A verbatim copy of all the data is required; the pictures should not appear in it.

Data listing Start Marker

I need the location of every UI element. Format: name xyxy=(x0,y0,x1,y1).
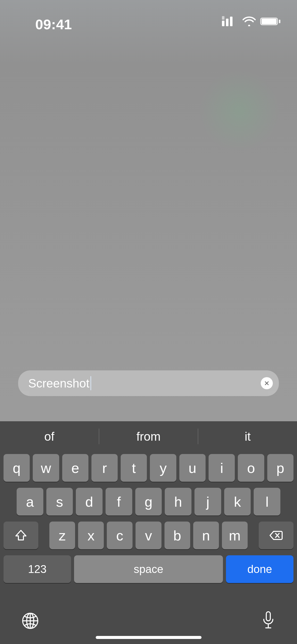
key-t[interactable]: t xyxy=(121,454,147,482)
key-s[interactable]: s xyxy=(46,488,73,516)
keyboard: of from it q w e r t y u i o p a s d f g… xyxy=(0,421,297,644)
key-n[interactable]: n xyxy=(193,522,219,549)
key-z[interactable]: z xyxy=(49,522,75,549)
mic-button[interactable] xyxy=(261,611,276,630)
key-m[interactable]: m xyxy=(222,522,248,549)
key-numbers[interactable]: 123 xyxy=(4,555,71,583)
key-e[interactable]: e xyxy=(62,454,88,482)
key-w[interactable]: w xyxy=(33,454,59,482)
key-f[interactable]: f xyxy=(106,488,132,516)
key-u[interactable]: u xyxy=(179,454,206,482)
key-delete[interactable] xyxy=(259,522,293,549)
text-caret xyxy=(90,376,91,390)
home-indicator[interactable] xyxy=(96,636,202,639)
key-done[interactable]: done xyxy=(226,555,293,583)
battery-icon xyxy=(260,16,282,26)
key-b[interactable]: b xyxy=(164,522,190,549)
suggestion-1[interactable]: of xyxy=(0,430,99,443)
key-x[interactable]: x xyxy=(78,522,104,549)
suggestion-3[interactable]: it xyxy=(198,430,297,443)
key-d[interactable]: d xyxy=(76,488,103,516)
key-i[interactable]: i xyxy=(209,454,235,482)
key-j[interactable]: j xyxy=(194,488,221,516)
key-a[interactable]: a xyxy=(17,488,43,516)
key-shift[interactable] xyxy=(4,522,38,549)
key-c[interactable]: c xyxy=(107,522,133,549)
key-q[interactable]: q xyxy=(4,454,30,482)
key-y[interactable]: y xyxy=(150,454,176,482)
suggestion-row: of from it xyxy=(0,421,297,452)
key-p[interactable]: p xyxy=(267,454,293,482)
delete-icon xyxy=(269,528,284,543)
key-g[interactable]: g xyxy=(135,488,162,516)
key-v[interactable]: v xyxy=(136,522,161,549)
key-space[interactable]: space xyxy=(74,555,223,583)
key-h[interactable]: h xyxy=(165,488,191,516)
suggestion-2[interactable]: from xyxy=(99,430,198,443)
key-r[interactable]: r xyxy=(91,454,118,482)
wifi-icon xyxy=(243,16,256,26)
globe-button[interactable] xyxy=(21,612,39,630)
svg-rect-2 xyxy=(266,612,270,621)
microphone-icon xyxy=(261,626,276,631)
spotlight-search-field[interactable]: Screenshot xyxy=(18,370,279,396)
clear-button[interactable] xyxy=(261,377,273,389)
key-o[interactable]: o xyxy=(238,454,264,482)
status-bar: 09:41 xyxy=(0,0,297,40)
keyboard-bottom-bar xyxy=(0,601,297,644)
status-right xyxy=(222,16,282,26)
shift-icon xyxy=(13,528,28,543)
close-icon xyxy=(264,381,269,386)
cellular-icon xyxy=(222,16,238,26)
key-k[interactable]: k xyxy=(224,488,251,516)
globe-icon xyxy=(21,626,39,631)
key-l[interactable]: l xyxy=(254,488,280,516)
search-input-text: Screenshot xyxy=(28,376,89,390)
status-time: 09:41 xyxy=(35,16,72,33)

Data listing End Marker

# Response
I need the location of every UI element. Format: name xyxy=(x0,y0,x1,y1).
key-t[interactable]: t xyxy=(121,454,147,482)
key-s[interactable]: s xyxy=(46,488,73,516)
keyboard: of from it q w e r t y u i o p a s d f g… xyxy=(0,421,297,644)
key-n[interactable]: n xyxy=(193,522,219,549)
key-z[interactable]: z xyxy=(49,522,75,549)
mic-button[interactable] xyxy=(261,611,276,630)
key-m[interactable]: m xyxy=(222,522,248,549)
key-numbers[interactable]: 123 xyxy=(4,555,71,583)
key-e[interactable]: e xyxy=(62,454,88,482)
key-w[interactable]: w xyxy=(33,454,59,482)
key-f[interactable]: f xyxy=(106,488,132,516)
key-u[interactable]: u xyxy=(179,454,206,482)
key-delete[interactable] xyxy=(259,522,293,549)
text-caret xyxy=(90,376,91,390)
home-indicator[interactable] xyxy=(96,636,202,639)
key-done[interactable]: done xyxy=(226,555,293,583)
battery-icon xyxy=(260,16,282,26)
key-b[interactable]: b xyxy=(164,522,190,549)
suggestion-1[interactable]: of xyxy=(0,430,99,443)
key-x[interactable]: x xyxy=(78,522,104,549)
suggestion-3[interactable]: it xyxy=(198,430,297,443)
key-d[interactable]: d xyxy=(76,488,103,516)
key-i[interactable]: i xyxy=(209,454,235,482)
key-j[interactable]: j xyxy=(194,488,221,516)
key-a[interactable]: a xyxy=(17,488,43,516)
key-shift[interactable] xyxy=(4,522,38,549)
key-c[interactable]: c xyxy=(107,522,133,549)
key-q[interactable]: q xyxy=(4,454,30,482)
key-y[interactable]: y xyxy=(150,454,176,482)
suggestion-row: of from it xyxy=(0,421,297,452)
key-p[interactable]: p xyxy=(267,454,293,482)
delete-icon xyxy=(269,528,284,543)
key-g[interactable]: g xyxy=(135,488,162,516)
key-v[interactable]: v xyxy=(136,522,161,549)
key-space[interactable]: space xyxy=(74,555,223,583)
key-h[interactable]: h xyxy=(165,488,191,516)
suggestion-2[interactable]: from xyxy=(99,430,198,443)
key-r[interactable]: r xyxy=(91,454,118,482)
wifi-icon xyxy=(243,16,256,26)
globe-button[interactable] xyxy=(21,612,39,630)
svg-rect-2 xyxy=(266,612,270,621)
microphone-icon xyxy=(261,626,276,631)
spotlight-search-field[interactable]: Screenshot xyxy=(18,370,279,396)
clear-button[interactable] xyxy=(261,377,273,389)
key-o[interactable]: o xyxy=(238,454,264,482)
status-bar: 09:41 xyxy=(0,0,297,40)
keyboard-bottom-bar xyxy=(0,601,297,644)
status-right xyxy=(222,16,282,26)
shift-icon xyxy=(13,528,28,543)
close-icon xyxy=(264,381,269,386)
cellular-icon xyxy=(222,16,238,26)
key-k[interactable]: k xyxy=(224,488,251,516)
globe-icon xyxy=(21,626,39,631)
key-l[interactable]: l xyxy=(254,488,280,516)
search-input-text: Screenshot xyxy=(28,376,89,390)
status-time: 09:41 xyxy=(35,16,72,33)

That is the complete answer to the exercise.